Jonny Baker (a creative force in UK "Alternative Worship" and co-author of the rather unique book by that name) is giving a workshop series this week, entitled "Faithful Improvisation: Worship and Mission in Post-modern Times" in Lancaster, PA. Lancaster's closer than London; but still two hours away; so I can't be there myself, but hopefully I'm only a couple degrees of separation from someone who can. (It's all free and open to the public.)

I've never met Mr. Baker, but his blog and other writings (including his "worship tricks" series and Flickr photo collection) have been an inspiration to many, and a source of highly creative thinking about Christian worship, theology, and culture. And for me and presumably others, he was the first link to the outstanding work of Andrew Jones, Pete Rollins, Kester Brewin, Roger von Oech, et al. Here he is (above right) mowing a prayer labyrinth -- one of many concepts he's catalyzed in the UK emerging church scene.

Monday, December 11, 2006

Finding our voices - maybe

At my fairly "normal" church (ARP, conservative Presbyterian), I've been trying to describe and explain emerging(-missional) churches [links updated] to a Sunday School class of about 50 people whose ages range from teens to 90s. It's been -ah- enlightening for all, and definitely a first for me. I'll try to post the slides as soon as I work through the copyright details.

The first week (Dec. 3) I successfully deferred discussion of the big "P" word, to focus on "people rethinking church" (regardless of self-consciously philosophical concerns). I borrowed liberally from Messrs. McKnight, Bolger and Gibbs, Baker, and especially Jones; but did add some fun things like a termite mound (emergent behavior), Gordon Cosby info [emerging church in 1947?], and "Babe, the postmodern pig"). Also threw in pictures of Upstream Communities, Vaux, Vintage Faith, Solomon's Porch, Grace, and local group The Common Table. So far so good; apparently a couple of people were concerned that we were going to start worshipping with parachutes but OK.

The second week (Dec. 10) we took a deep breath and looked at postmodernity and how to engage it as Christians. I borrowed from Wright, McLaren, Jones (again), and Rollins; and threw in some fun artifacts from Schultz, Launer, Ikon, and timetoturn. Unfortunately, I only got about halfway through my talk because a few folks had a strong aversion to the whole notion of skepticism. (And I didn't even get to the hard part [from Rollins], about how some skepticism about our own notions might be valuable!) So in closing, I skipped ahead to my favorite Peanuts cartoon ever (displayed here), explained the view that God is bigger than anything we could ever describe or imagine, ... and wished everyone a good week. To be continued.
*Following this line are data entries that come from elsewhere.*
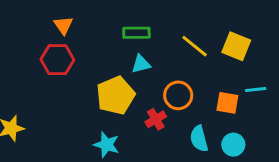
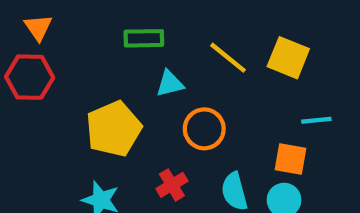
cyan triangle: (141, 64) -> (170, 84), moved
orange square: (227, 103) -> (290, 159), moved
red cross: (156, 119) -> (172, 185), moved

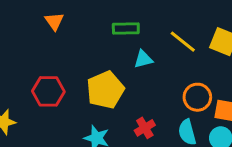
red hexagon: (30, 77) -> (48, 91), moved
orange circle: (204, 129) -> (197, 97), moved

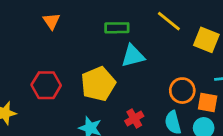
yellow line: (183, 42) -> (169, 21), moved
cyan triangle: (143, 59) -> (133, 56), size x1.4

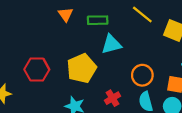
orange triangle: (51, 21) -> (66, 14), moved
orange circle: (182, 91) -> (142, 75), moved

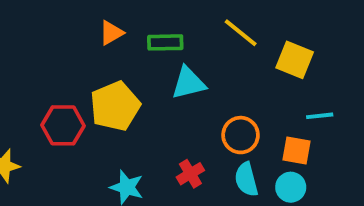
orange triangle: (66, 14) -> (111, 33), turned 35
yellow pentagon: (82, 68) -> (115, 106), moved

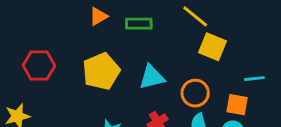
yellow square: (295, 60) -> (213, 47), moved
cyan triangle: (188, 83) -> (152, 77), moved
red hexagon: (63, 125) -> (39, 66), moved

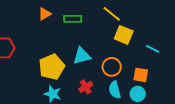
yellow pentagon: (101, 71) -> (52, 67), moved
cyan line: (254, 79) -> (153, 49), moved, turned 32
Thursday, November 30, 2006

Pete Rollins @ Emergent Baltimore

Spent a delightful evening Nov. 20 with Peter Rollins (in town on a book tour) and 15 or 20 Emergent Baltimore types (including a middle-aged, bald introvert with a small Buddha belly who identified himself as "Brian, Pete's driver"). Pete R. talked a mile a minute in a delightful accent that made "doubt" rhyme with "light." He wove together a number of points from his book, and some additional thoughts and jokes, in what I thought was pure free-association until he paused to check his notes about 20 minutes in.
Here are a few notable themes (if you've read his book these will be familiar):
- Powerlessness. He used this joke to evoke the risk of mixing the Christian message with an apologetic of power and fear and violence. Said we needed to avoid these in our message, but without letting it get anemic.
- Hypernymity (the other extreme from anonymity). He contrasted the Cartesian view, in which God is revealed and present, with Anselm's view of God as "something greater than can be thought," whom we can receive but never conceive.
- Conceptual idolatry. He likened Meister Eckhart's "God rid me of God" with Nietszche's "God is dead," which he suggested could be read as the death of one's concept of God.

Pete also talked about Ikon, the group he leads in Belfast, and showed some pictures. He described their "Last Supper" and "Evangelism" projects, their recent "Fundamentalism" service, and their new Wiki-based website. (all the more powerless to become?)

I had my book with me, so I asked him if he did autographs. He seemed willing but pretty reluctant so I changed the subject. He seemed to enjoy playing with little Timo as we spoke. (Yep, brought a baby to a theo/philosophy lecture...)

Browsing around the Ikon Website this weekend, I enjoyed the playful intro to their principles (iconic, apocalyptic, heretical, emerging, and failing -- which may sound pretty unsafe at first glance but don't let that fool you). I was also tickled to see that they used Michael Knott's Screaming Brittle Siren in last week's service. Maybe my "emerging journey" was already underway back in 1993 (?) when I fell head-over-heels for this CD myself.